Paradox, drama, and the sociology of Nasdaq’s handling of Facebook’s IPO
May 23, 2012
Nasdaq’s delay with the initial public offering of Facebook is revealing of the current struggle between competing exchange models. In its coverage of the news, Telis Demos at the Financial Times rightly points out that the problems are symptomatic of two colliding views of what a financial exchange should be. To Nasdaq’s fully automated model, the NYSE counters with a hybrid approach that combines humans and algorithms:
The danger is that it will not only harm relations between Nasdaq and banks, who are privately furious with Nasdaq for the way it handled Facebook’s opening, it also allows NYSE to promote its own “hybrid” market that combines software with floor traders who can monitor a company’s initial listing.
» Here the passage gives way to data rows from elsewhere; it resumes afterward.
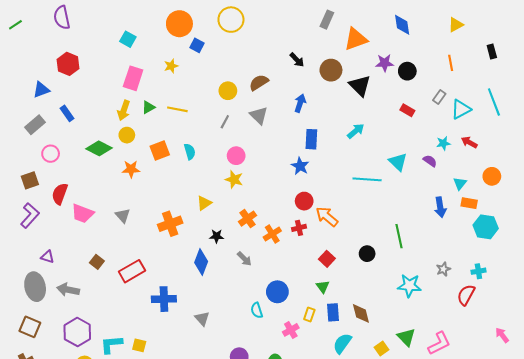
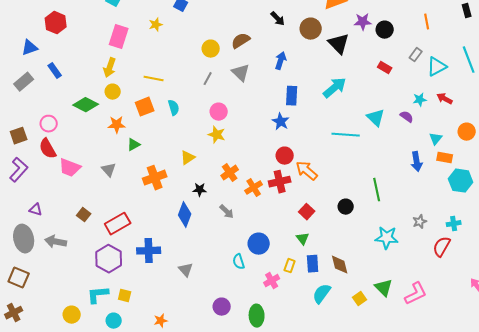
green triangle: (148, 107) -> (134, 145), moved
yellow line: (177, 109) -> (154, 79), moved
cyan arrow: (356, 131) -> (335, 88), size x1.4
pink circle: (51, 154) -> (49, 124), moved
red semicircle: (60, 194) -> (48, 149), turned -50
red cross: (299, 228) -> (280, 182), size x1.5
purple hexagon: (77, 332) -> (109, 259), moved

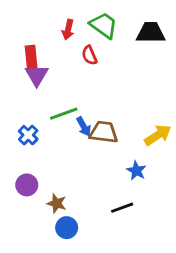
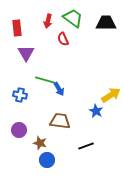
red rectangle: (31, 57) -> (17, 28), moved
green line: (64, 114) -> (45, 80), turned 36
brown trapezoid: (104, 132) -> (60, 121), moved
blue cross: (28, 135) -> (20, 95), turned -32
blue star: (136, 171) -> (96, 111), moved

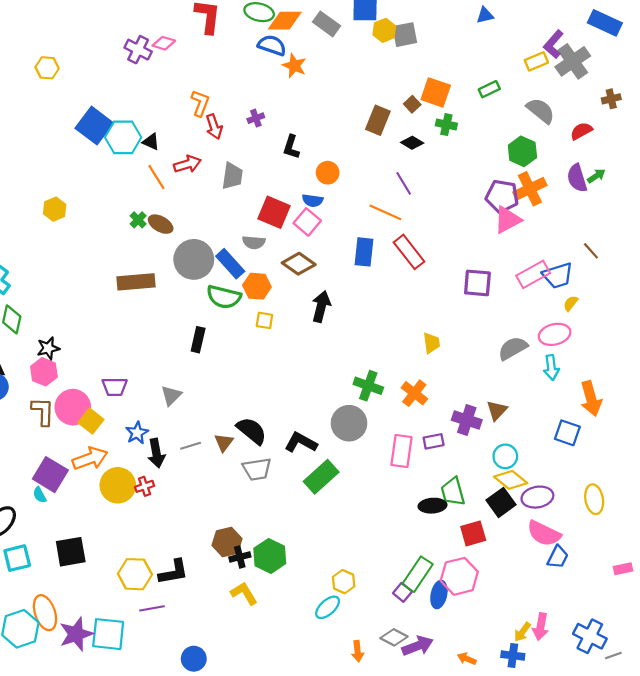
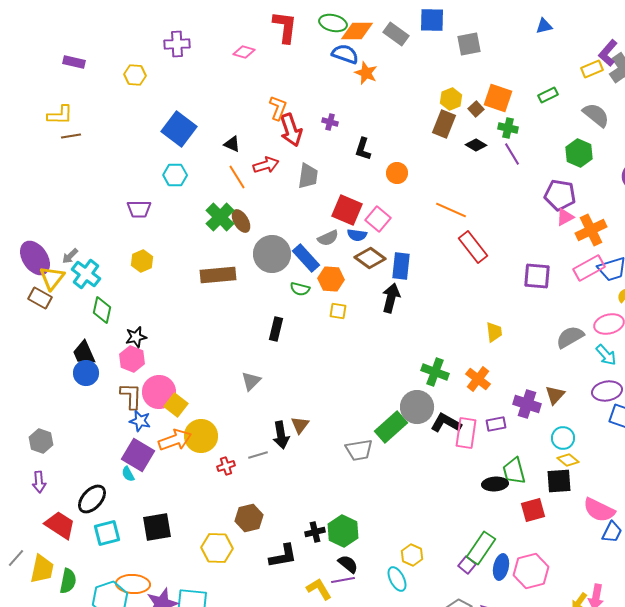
yellow hexagon: (384, 30) -> (451, 99), moved
purple cross: (138, 50) -> (177, 44), moved, turned -30
purple cross: (256, 118) -> (330, 122), turned 35
red arrow: (214, 127) -> (291, 130), size x1.4
cyan hexagon: (123, 137) -> (175, 175), moved, size x0.7
purple line: (404, 183) -> (512, 154), moved
orange cross: (530, 189) -> (591, 230), moved
blue semicircle: (313, 201) -> (357, 235), moved
yellow hexagon: (55, 209) -> (142, 261), moved
green cross: (138, 220) -> (220, 217), size x1.8
pink triangle: (507, 220) -> (565, 217), size x0.7
brown ellipse: (161, 224) -> (241, 221), turned 30
gray semicircle: (254, 242) -> (328, 238), turned -30
blue rectangle: (364, 252) -> (401, 266), moved
green semicircle: (224, 297) -> (300, 289), size x0.6
cyan arrow: (551, 368) -> (606, 355), turned -35
purple trapezoid: (115, 387) -> (139, 209), moved
black semicircle: (252, 431) -> (348, 564), moved, size x0.7
blue star: (137, 433) -> (140, 421), moved, turned -30
black L-shape: (301, 442) -> (446, 423), moved
gray line: (191, 446) -> (258, 455), moved
black arrow: (156, 453) -> (281, 435), moved
gray trapezoid: (257, 469) -> (359, 450), moved
green rectangle: (321, 477) -> (391, 427), moved
yellow diamond: (511, 480) -> (568, 460), size x0.7
yellow circle: (118, 485) -> (201, 436), moved
purple ellipse: (537, 497) -> (607, 391), moved
black square: (501, 502) -> (559, 481), turned 32
brown hexagon: (227, 542) -> (249, 518), moved
black L-shape: (173, 572) -> (283, 556), moved
pink hexagon: (459, 576) -> (531, 571), moved
yellow L-shape: (244, 593) -> (319, 589), moved
cyan ellipse: (328, 607) -> (397, 579), turned -75
purple line: (152, 608) -> (343, 580), moved
orange ellipse: (45, 613) -> (133, 584), turned -68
NYSE and Nasdaq have competed heavily for tech listings – LinkedIn and Yelp chose NYSE, while Zynga and Facebook chose Nasdaq. “Why wouldn’t this 21st century internet revolutionary company [Facebook] want to have human beings helping to trade,” wrote Kenneth Polcari, a veteran NYSE floor trader and managing director at ICAP, in a note to clients. “It’s exactly this human connection that ensures the strength of the NYSE.”
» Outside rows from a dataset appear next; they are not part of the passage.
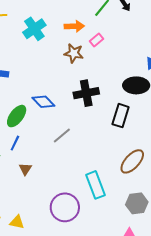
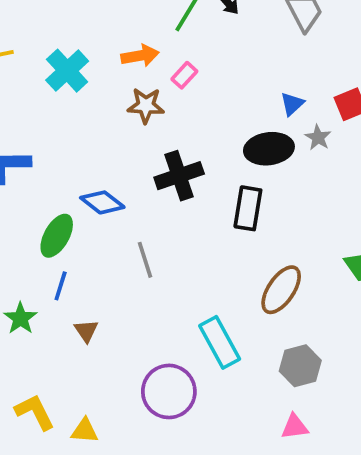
gray line: (62, 135) -> (145, 260), turned -60

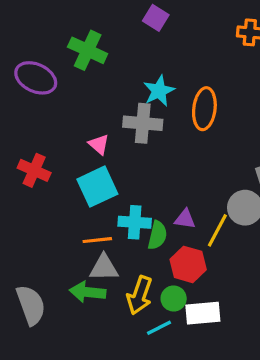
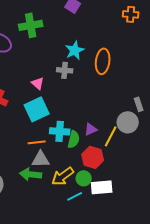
green cross: (88, 50) -> (31, 25), turned -35
gray cross: (143, 123) -> (65, 70), size x0.7
purple triangle: (185, 219) -> (91, 129), turned -32
yellow arrow: (140, 295) -> (63, 176), turned 35

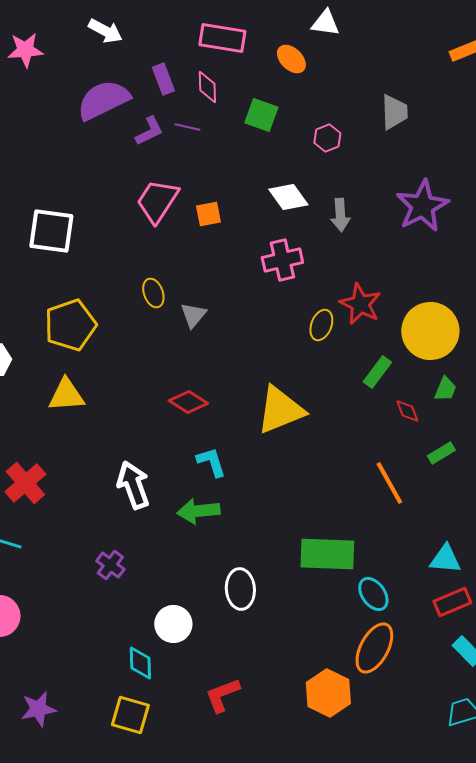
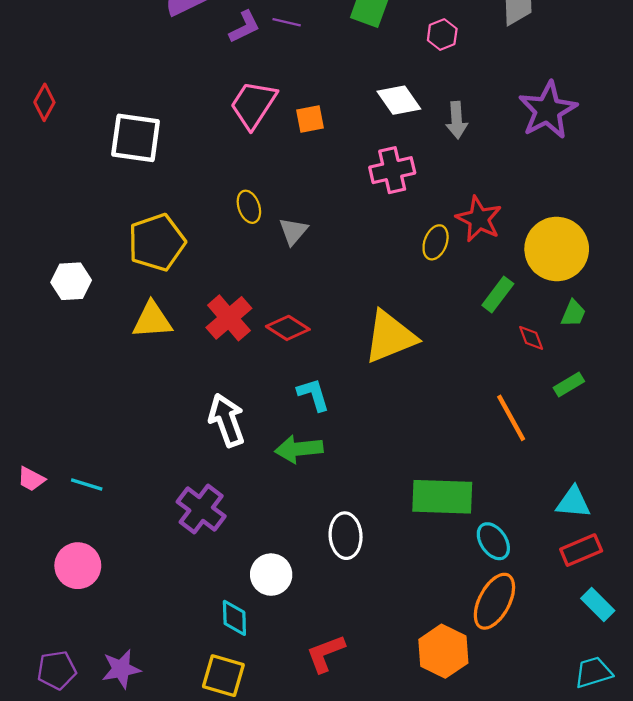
red cross: (25, 483) -> (229, 318), moved
purple cross: (110, 565) -> (201, 509), size x1.5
In grasping where market microstructure is going –and guiding the problem of how to think sociologically of beastly new “hybrids” that combine computers and human flesh– a growing body of work in the social studies of finance offers tools. Here’s a quick list of relevant works in descending chronological order:
MacKenzie, Beunza, Millo and Pardo-Guerra on high-frequency trading.
Beunza, MacKenzie, Millo and Pardo-Guerra on the dangers of market automation.
Marc Lenglet on algorithms.
Aaron Pitluck on execution.
Fabian Muniesa on the process of automating an exchange.
Fabian Muniesa on the automation of the market open auction at the Paris Bourse.
Kate Zaloom on automation and the trading pits of Chicago.